Supervised Classification in Erdas Imagine
Supervised classification uses image pixels representing regions of known, homogenous surface composition ‘training areas’ to classify unknown pixels.
A Supervised Classification describes information about the data of land use as well as land cover for any region. Soil type, Vegetation, Water bodies, Cultivation, etc.
Table of Contents
Supervised training is closely controlled by the analyst. In this process, you select pixels that represent patterns or land cover features that you recognize, or that you can identify with help from other sources, such as aerial photos, ground truth data, or maps. Knowledge of the data, and of the classes desired, is required before classification.
By identifying patterns, you can instruct the computer system to identify pixels with similar characteristics. If the classification is accurate, the resulting classes represent the categories within the data that you originally identified.
Supervised Classification Tutorial
In this Tutorial, perform Supervised Classification using Erdas Imagine software.
First, set Preferences to find out Input and Output Directory.

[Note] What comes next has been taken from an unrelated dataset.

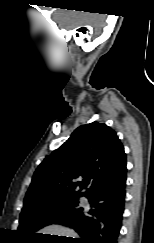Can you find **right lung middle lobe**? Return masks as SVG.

Launch Erdas Imagine software, Click File button > Preferences. Preferences pane appears, expend IMAGINE Preferences, then expand User Interface, and select User Interface & Session.
Now Reset Data Directory and Output Directory, click Save and close.
Add Layer or Data to perform Supervised Classification.
Follow the next step, select Drawing Tab > Insert Geometry group > select Grow, and also select Lock.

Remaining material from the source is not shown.